You can't beat decades of experience designing CPU cores within just a few years. Come on. The ISA itself is relevant to an extent, but not *that* much.

Companies don't have experience designing CPU cores, engineers do, and engineers are mobile and don't suddenly forget everything when they change companies.

The first part of this answer looked like I may have not detailed what I meant by a company having experience, which would have caused misunderstanding, but the rest of your answer seems to indicate that you actually kind of got what I meant, and somehow assume that all it takes to design successful tech products is a few engineers (however talented they are) that have participated in designing one in the past.

That's a cute tale, but that's now how it works. Yes, a company gathers "experience". Of course, ultimately that's the work of engineers, but that's the cumulated work of hundreds of engineers over several decades. That's precisely why AMD, or Intel can launch a new series of chip every year with very significant performance improvements. That's iterative improvements, for sure. Not the work of just a few engineers alone. And no single engineer can possibly have in their head the entirety of that accumulated knowledge. They are using and re-using blocks that others have designed before them, and iterate over that.

That misconception is actually rather common and a common cause of many startups crashing into the wall. Delusions of individual grandeur.

Look at just one RISC-V company, Tenstorrent. CTO Jim Keller is an industry legend. He was instrumental in Intel's Ice Lake and Lakefield CPUs and before that in AMD's first Zen cores, not to mention Athlon (K7) and then Opteron (K8/Sledgehammer) 20+ years ago. In between he was at Tesla and Apple (A4&A5). Tenstorrent also has Wei-han Lien, lead architect of Apple's M1.

Good for them. You're again overestimating the power of single men to redo from scratch what has been built over a very long time.
Apple M1 is sure a great piece of engineering, but it's largely built upon ARM stuff. That's absolutely not like desiging new cores from almost scratch.

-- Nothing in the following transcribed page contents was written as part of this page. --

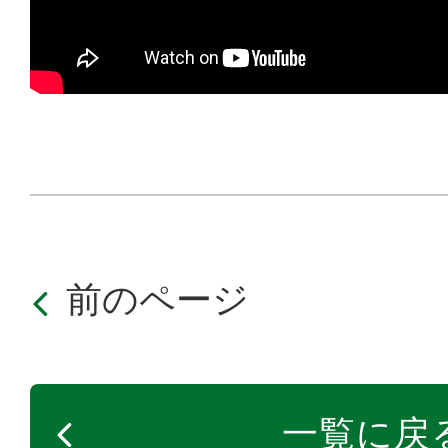
前のページ
一覧に戻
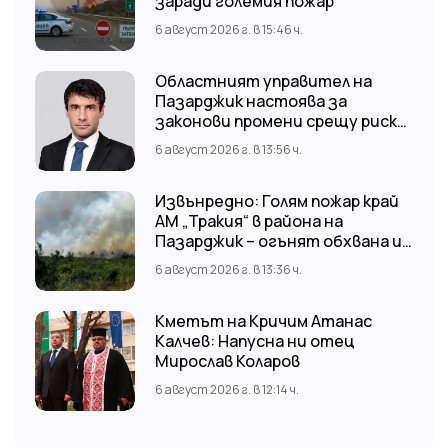
заради големия пожар
6 август 2026 г. в 15:46 ч.
Областният управител на
Пазарджик настоява за
законови промени срещу риска
от наводнения
6 август 2026 г. в 13:56 ч.
Извънредно: Голям пожар край
АМ „Тракия“ в района на
Пазарджик – огънят обхвана и
лозови масиви
6 август 2026 г. в 13:36 ч.
Кметът на Кричим Атанас
Калчев: Напусна ни отец
Мирослав Коларов
6 август 2026 г. в 12:14 ч.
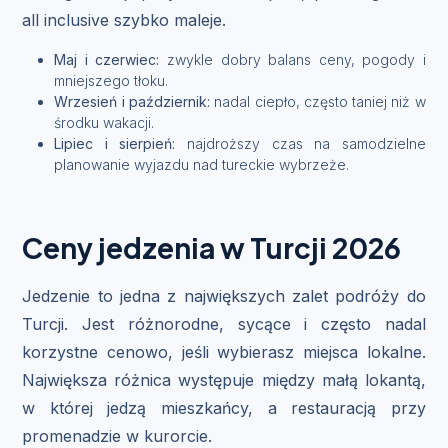
all inclusive szybko maleje.
Maj i czerwiec:
zwykle dobry balans ceny, pogody i
mniejszego tłoku.
Wrzesień i październik:
nadal ciepło, często taniej niż w
środku wakacji.
Lipiec i sierpień:
najdroższy czas na samodzielne
planowanie wyjazdu nad tureckie wybrzeże.
Ceny jedzenia w Turcji 2026
Jedzenie to jedna z największych zalet podróży do
Turcji. Jest różnorodne, sycące i często nadal
korzystne cenowo, jeśli wybierasz miejsca lokalne.
Największa różnica występuje między małą lokantą,
w której jedzą mieszkańcy, a restauracją przy
promenadzie w kurorcie.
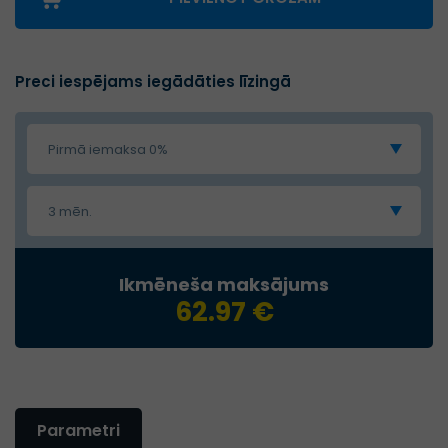
Preci iespējams iegādāties līzingā
Pirmā iemaksa 0%
3 mēn.
Ikmēneša maksājums
62.97 €
Parametri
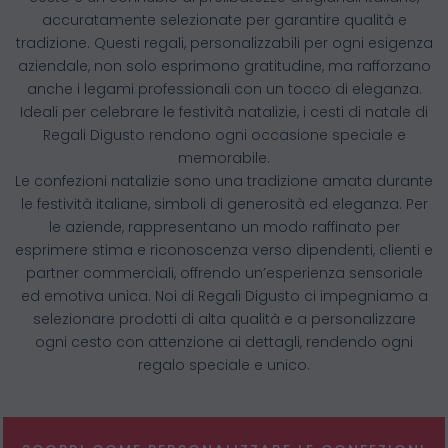
accuratamente selezionate per garantire qualità e
tradizione. Questi regali, personalizzabili per ogni esigenza
aziendale, non solo esprimono gratitudine, ma rafforzano
anche i legami professionali con un tocco di eleganza.
Ideali per celebrare le festività natalizie, i cesti di natale di
Regali Digusto rendono ogni occasione speciale e
memorabile.
Le confezioni natalizie sono una tradizione amata durante
le festività italiane, simboli di generosità ed eleganza. Per
le aziende, rappresentano un modo raffinato per
esprimere stima e riconoscenza verso dipendenti, clienti e
partner commerciali, offrendo un’esperienza sensoriale
ed emotiva unica. Noi di Regali Digusto ci impegniamo a
selezionare prodotti di alta qualità e a personalizzare
ogni cesto con attenzione ai dettagli, rendendo ogni
regalo speciale e unico.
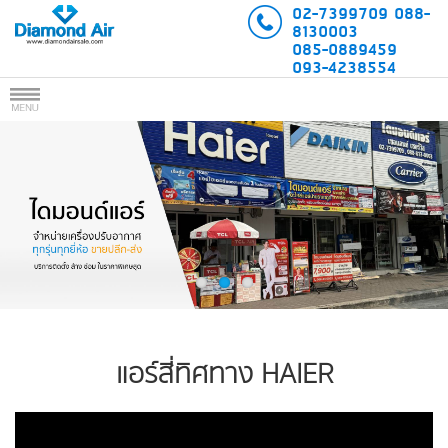
02-7399709
088-
8130003
085-0889459
093-4238554
แอร์สี่ทิศทาง HAIER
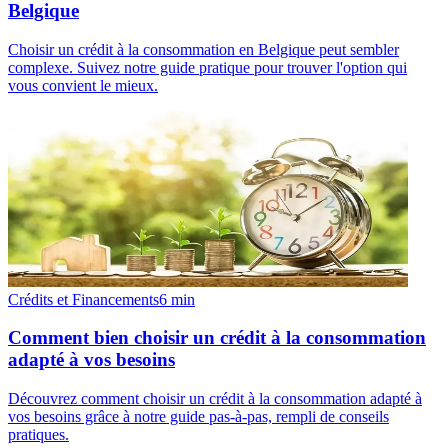
Belgique
Choisir un crédit à la consommation en Belgique peut sembler
complexe. Suivez notre guide pratique pour trouver l'option qui
vous convient le mieux.
Crédits et Financements
6
min
Comment bien choisir un crédit à la consommation
adapté à vos besoins
Découvrez comment choisir un crédit à la consommation adapté à
vos besoins grâce à notre guide pas-à-pas, rempli de conseils
pratiques.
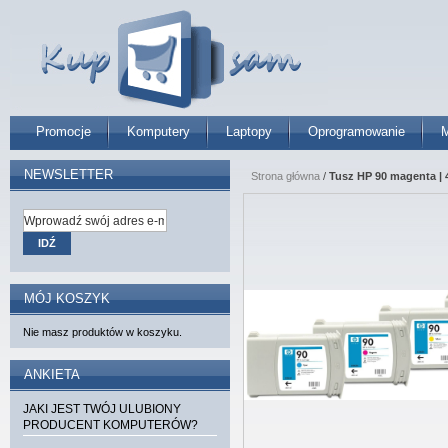
Promocje
Komputery
Laptopy
Oprogramowanie
M
NEWSLETTER
Strona główna
/
Tusz HP 90 magenta | 
IDŹ
MÓJ KOSZYK
Nie masz produktów w koszyku.
ANKIETA
JAKI JEST TWÓJ ULUBIONY
PRODUCENT KOMPUTERÓW?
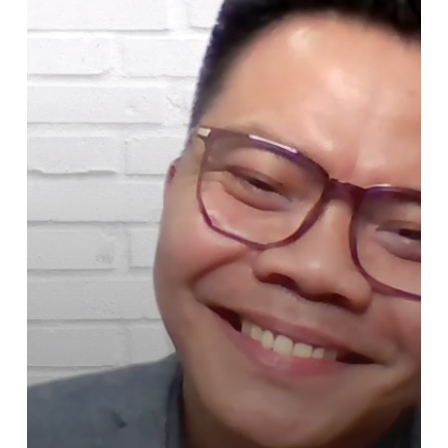
Menjadi
Public
Speaker
Sesungguhnya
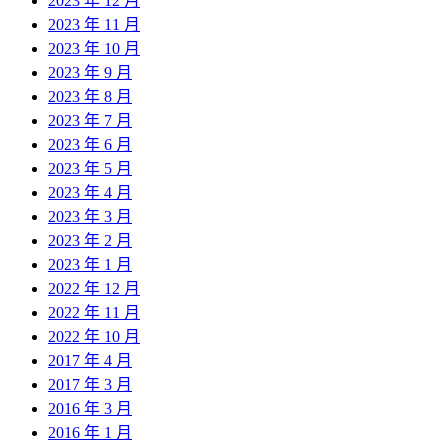
2023 年 12 月
2023 年 11 月
2023 年 10 月
2023 年 9 月
2023 年 8 月
2023 年 7 月
2023 年 6 月
2023 年 5 月
2023 年 4 月
2023 年 3 月
2023 年 2 月
2023 年 1 月
2022 年 12 月
2022 年 11 月
2022 年 10 月
2017 年 4 月
2017 年 3 月
2016 年 3 月
2016 年 1 月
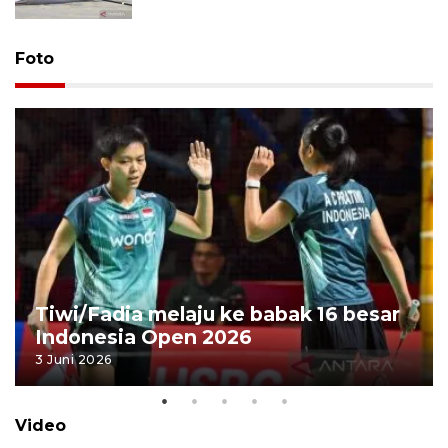
Foto
Tiwi/Fadia melaju ke babak 16 besar
Indonesia Open 2026
3 Juni 2026
Video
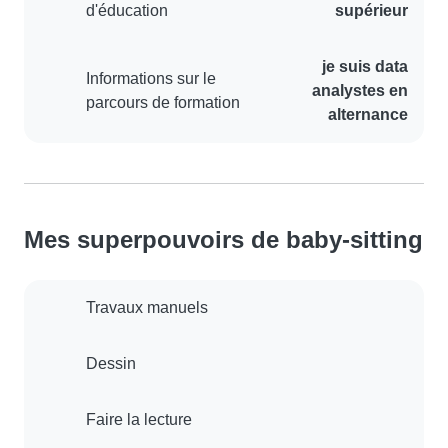
d'éducation
supérieur
je suis data
Informations sur le
analystes en
parcours de formation
alternance
Mes superpouvoirs de baby-sitting
Travaux manuels
Dessin
Faire la lecture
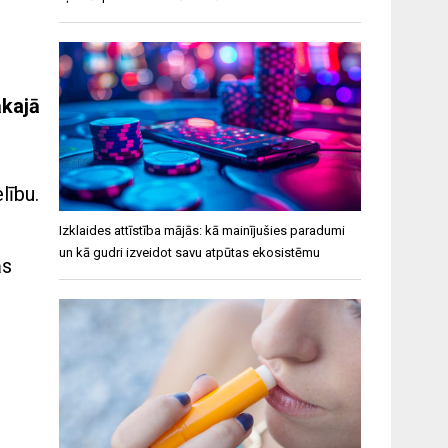
ākajā
lību.
Izklaides attīstība mājās: kā mainījušies paradumi
un kā gudri izveidot savu atpūtas ekosistēmu
ās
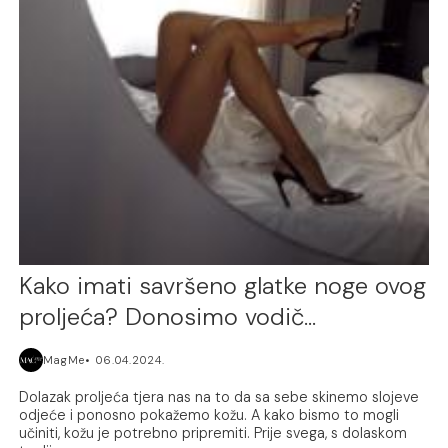
Kako imati savršeno glatke noge ovog
proljeća? Donosimo vodič…
MagMe
06.04.2024.
Dolazak proljeća tjera nas na to da sa sebe skinemo slojeve
odjeće i ponosno pokažemo kožu. A kako bismo to mogli
učiniti, kožu je potrebno pripremiti. Prije svega, s dolaskom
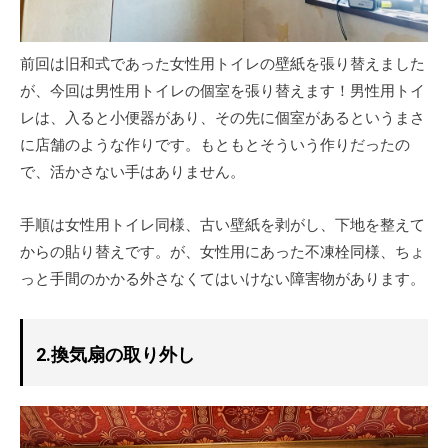
前回は旧和式であった女性用トイレの壁紙を張り替えました
が、今回は男性用トイレの個室を張り替えます！男性用トイ
レは、入ると小便器があり、その先に個室があるというまさ
に店舗のような作りです。もともとそういう作りだったの
で、活かさない手はありません。
手順は女性用トイレ同様、古い壁紙を剥がし、下地を整えて
からの貼り替えです。が、女性用にあった不凍栓同様、ちょ
っと手間のかかる外さなくてはいけない障害物があります。
2.換気扇の取り外し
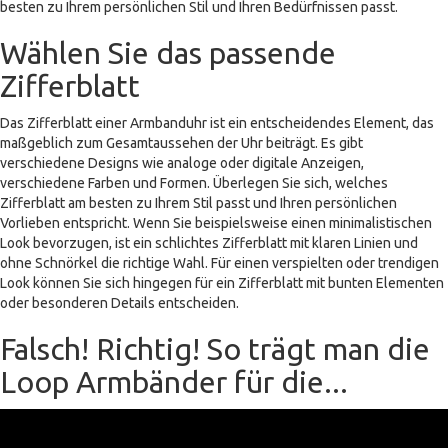
besten zu Ihrem persönlichen Stil und Ihren Bedürfnissen passt.
Wählen Sie das passende
Zifferblatt
Das Zifferblatt einer Armbanduhr ist ein entscheidendes Element, das
maßgeblich zum Gesamtaussehen der Uhr beiträgt. Es gibt
verschiedene Designs wie analoge oder digitale Anzeigen,
verschiedene Farben und Formen. Überlegen Sie sich, welches
Zifferblatt am besten zu Ihrem Stil passt und Ihren persönlichen
Vorlieben entspricht. Wenn Sie beispielsweise einen minimalistischen
Look bevorzugen, ist ein schlichtes Zifferblatt mit klaren Linien und
ohne Schnörkel die richtige Wahl. Für einen verspielten oder trendigen
Look können Sie sich hingegen für ein Zifferblatt mit bunten Elementen
oder besonderen Details entscheiden.
Falsch! Richtig! So trägt man die
Loop Armbänder für die...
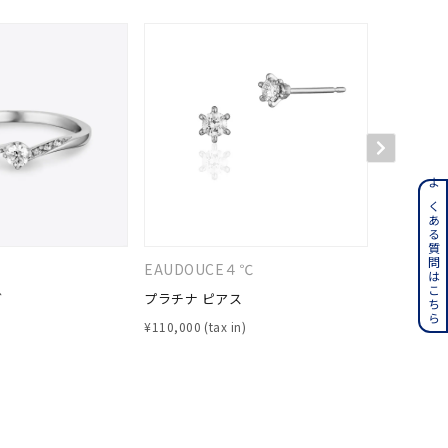
ンレス
よくある質問はこちら
その他
EAUDOUCE４℃
EAUDO
グ
プラチナ ピアス
プラチナ 
誕生石
6月の誕生石
¥
110,000
¥
69,300
月の誕生石
12月の誕生石
ムーン
フラワー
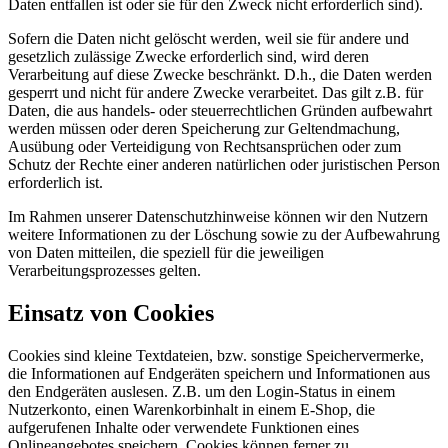
Daten entfallen ist oder sie für den Zweck nicht erforderlich sind).
Sofern die Daten nicht gelöscht werden, weil sie für andere und
gesetzlich zulässige Zwecke erforderlich sind, wird deren
Verarbeitung auf diese Zwecke beschränkt. D.h., die Daten werden
gesperrt und nicht für andere Zwecke verarbeitet. Das gilt z.B. für
Daten, die aus handels- oder steuerrechtlichen Gründen aufbewahrt
werden müssen oder deren Speicherung zur Geltendmachung,
Ausübung oder Verteidigung von Rechtsansprüchen oder zum
Schutz der Rechte einer anderen natürlichen oder juristischen Person
erforderlich ist.
Im Rahmen unserer Datenschutzhinweise können wir den Nutzern
weitere Informationen zu der Löschung sowie zu der Aufbewahrung
von Daten mitteilen, die speziell für die jeweiligen
Verarbeitungsprozesses gelten.
Einsatz von Cookies
Cookies sind kleine Textdateien, bzw. sonstige Speichervermerke,
die Informationen auf Endgeräten speichern und Informationen aus
den Endgeräten auslesen. Z.B. um den Login-Status in einem
Nutzerkonto, einen Warenkorbinhalt in einem E-Shop, die
aufgerufenen Inhalte oder verwendete Funktionen eines
Onlineangebotes speichern. Cookies können ferner zu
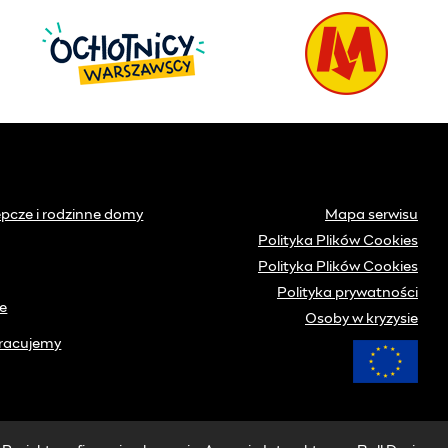
ępcze i rodzinne domy
Mapa serwisu
Polityka Plików Cookies
Polityka Plików Cookies
Polityka prywatności
ne
Osoby w kryzysie
racujemy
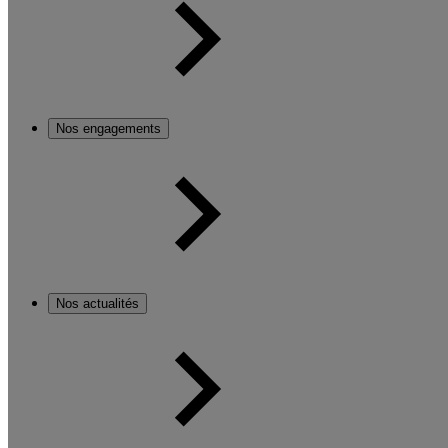
Nos engagements
Nos actualités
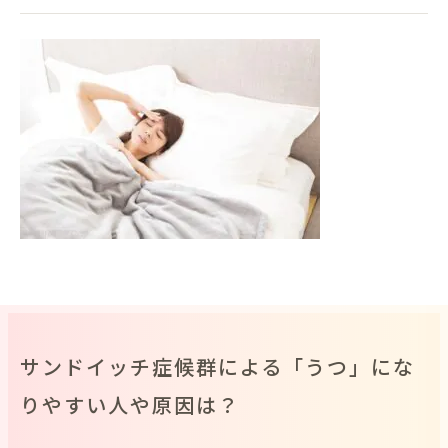
サンドイッチ症候群による「うつ」にな
りやすい人や原因は？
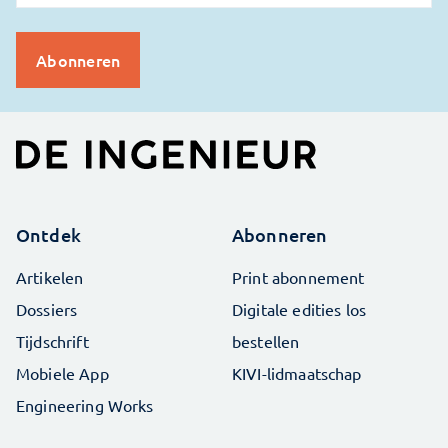
Ontdek
Abonneren
Artikelen
Print abonnement
Dossiers
Digitale edities los
Tijdschrift
bestellen
Mobiele App
KIVI-lidmaatschap
Engineering Works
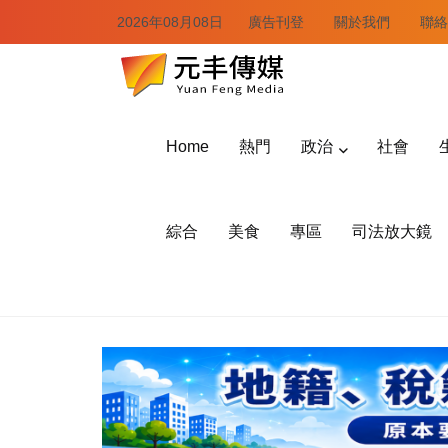
2026年08月08日
廣告刊登
關於我們
聯絡
Home
熱門
政治
社會
綜合
美食
專區
司法放大鏡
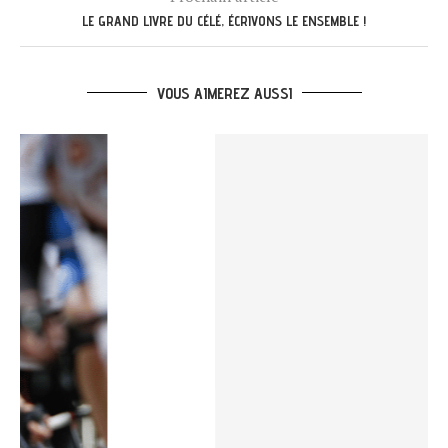
LE GRAND LIVRE DU CÉLÉ, ÉCRIVONS LE ENSEMBLE !
VOUS AIMEREZ AUSSI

And I also mentioned, incidentally, patents. AMD and ARM have thousands of active patents, Intel tens of thousands. Not talking about Apple. If you're below the radar, they probably won't care whatsoever what you're doing, but if you are becoming half successful and start threatening (at least potentially in the long run) their business, rest assured they'll look at what you did very closely and if there's any hint that some patent may apply, that's going to be a rough ride. Especially if you've worked there before. So, there's quite a bit of stuff you won't be able to reuse. Even when they seem like original ideas.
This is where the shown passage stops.